Interviewed by: Nikki Murphy
Edited by: Chris Sanchez
Sophie’s experience emphasizes the importance of self-advocacy, particularly for adolescents and young adults. She quickly learned that waiting months to be rechecked wasn’t an option. Pushing for answers, she navigated multiple appointments, imaging scans, and pathology reviews until she received a clear diagnosis. Along the way, she also discovered the emotional toll of rare cancers like Ewing sarcoma, namely fear, uncertainty, isolation, and how it can feel when life halts while friends and peers continue moving forward with weddings, new jobs, and other milestones.

Sophie’s treatment involved 14 cycles of chemotherapy over 10 months, split between inpatient and outpatient sessions, plus a second surgery to secure clean margins after the first removal proved insufficient. Uncomfortable side effects like fatigue, nausea, food aversions, and hair loss became part of her new reality. But she found ways to manage the cycles and focus on what she could control. She realized that mental health was as important as physical health, and leaned on family and close friends who stayed present through the hardest days.
She now has no evidence of disease (NED), and continues regular scans and bloodwork to monitor her health. Sophie hopes her story encourages others to listen to their bodies, speak up if something doesn’t feel right, and seek specialists for rare cancers like Ewing sarcoma. She also wants to shine a light on the psychological impact of cancer in young adults: how it reshapes expectations, identity, and hope, and stresses that research into rare cancers must continue to grow.
Watch Sophie’s video and check out the transcript of her interview. You’ll find out more about:
- The little round blue “bruise” that turned out to be something far more serious
- How one young woman pushed for answers when doctors said to wait six months
- How Sophie’s story evolved from a casual doctor’s visit to a life-changing cancer diagnosis in just weeks
- The emotional toll of facing mortality at 31 while friends moved forward with life milestones
- Hard-won lessons on self-advocacy, resilience, and finding strength in the face of Ewing sarcoma
- Name: Sophie F.
- Diagnosis:
- Ewing Sarcoma
- Age at Diagnosis:
- 31
- Staging:
- Stage 2
- Symptom:
- Appearance of a nickel-sized, blue, and solid but soft and spongy mark on upper left arm
- Treatments:
- Surgeries: cyst excision surgery and wide excision surgery
- Chemotherapy
This interview has been edited for clarity and length. This is not medical advice. Please consult with your healthcare provider to make informed treatment decisions.

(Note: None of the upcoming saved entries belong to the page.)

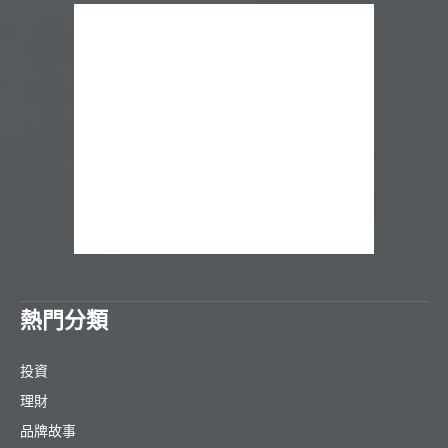
熱門分類
投資
理財
品牌故事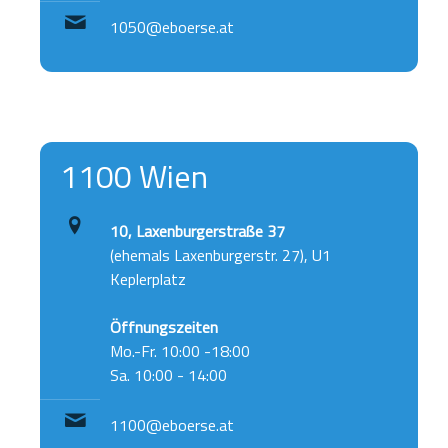
1050@eboerse.at
1100 Wien
10, Laxenburgerstraße 37
(ehemals Laxenburgerstr. 27), U1
Keplerplatz
Öffnungszeiten
Mo.-Fr. 10:00 -18:00
Sa. 10:00 - 14:00
1100@eboerse.at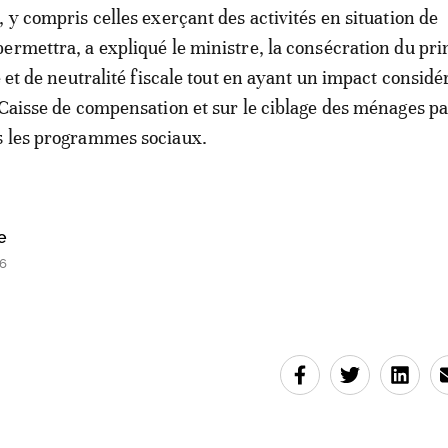
 y compris celles exerçant des activités en situation de
ermettra, a expliqué le ministre, la consécration du pri
e et de neutralité fiscale tout en ayant un impact considé
 Caisse de compensation et sur le ciblage des ménages pa
s les programmes sociaux.
e
56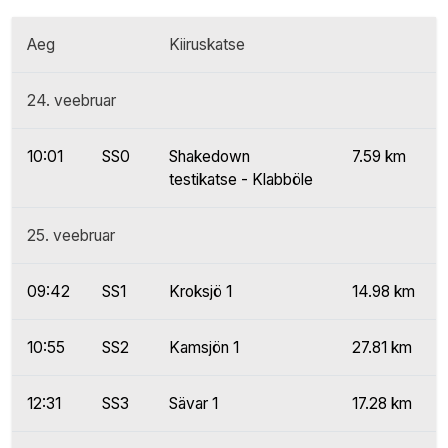
Aeg
Kiiruskatse
24. veebruar
10:01
SS0
Shakedown
7.59 km
testikatse - Klabböle
25. veebruar
09:42
SS1
Kroksjö 1
14.98 km
10:55
SS2
Kamsjön 1
27.81 km
12:31
SS3
Sävar 1
17.28 km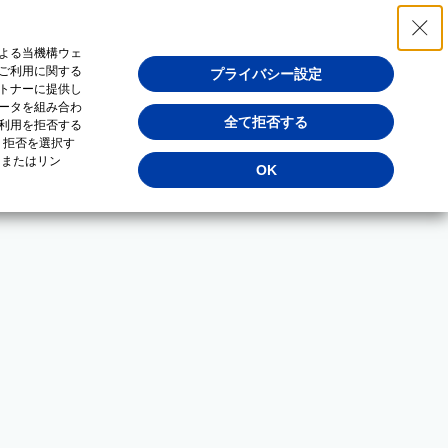
よる当機構ウェ
ご利用に関する
プライバシー設定
トナーに提供し
ータを組み合わ
全て拒否する
利用を拒否する
・拒否を選択す
（またはリン
OK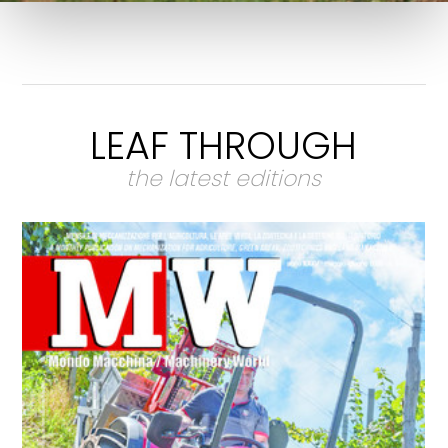
LEAF THROUGH
the latest editions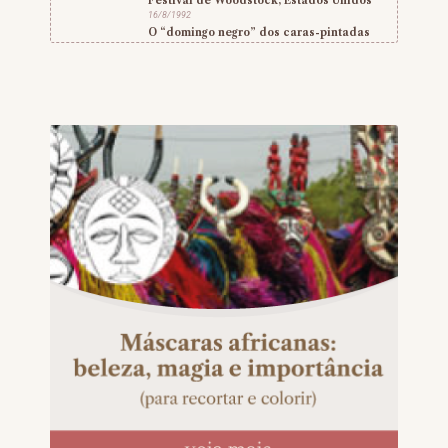
Festival de Woodstock, Estados Unidos
16/8/1992
O “domingo negro” dos caras-pintadas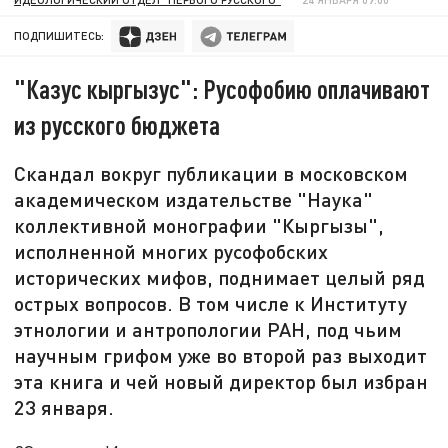
ПОДПИШИТЕСЬ:
"Казус кыргызус": Русофобию оплачивают
из русского бюджета
Скандал вокруг публикации в московском
академическом издательстве "Наука"
коллективной монографии "Кыргызы",
исполненной многих русофобских
исторических мифов, поднимает целый ряд
острых вопросов. В том числе к Институту
этнологии и антропологии РАН, под чьим
научным грифом уже во второй раз выходит
эта книга и чей новый директор был избран
23 января.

The views and opinions expressed in this interview do not necessarily reflect those of The Patient Story.
My name is Sophie
I was diagnosed with Ewing sarcoma, soft tissue, in 2022.
I only had one symptom
One day back in fall 2021, I was looking in the mirror and caught a glimpse of the side of my left upper arm, and it looked like there was a bruise there. But it was weird-looking, just slightly different. It was not faded and didn’t have that kind of blue-yellow color. It was pure blue, almost like robin’s-egg blue. And it was perfectly symmetrical, perfectly round, and the size of a nickel. It wasn’t sore to the touch, it didn’t hurt at all. It wasn’t raised. When I touched it, I could move it back and forth under the skin. It was moving as a solid, if that makes sense.
Within a week or two of noticing this strange bruise, I went to the doctor, because a bruise typically goes away pretty quickly and also hurts. I knock into stuff at the time, but this was significant enough that I should have remembered what I did that caused it.
The doctor I saw, who wasn’t my PCP but who was in the practice, barely examined it. I don’t even know if she touched it. She looked at it and basically said, “It looks fine, you’re young and healthy, and you have no other symptoms, so maybe it is a bruise. Or a hematoma, or a fatty deposit. But I’m not really worried about it. If in six months, it’s still there, you can come back.”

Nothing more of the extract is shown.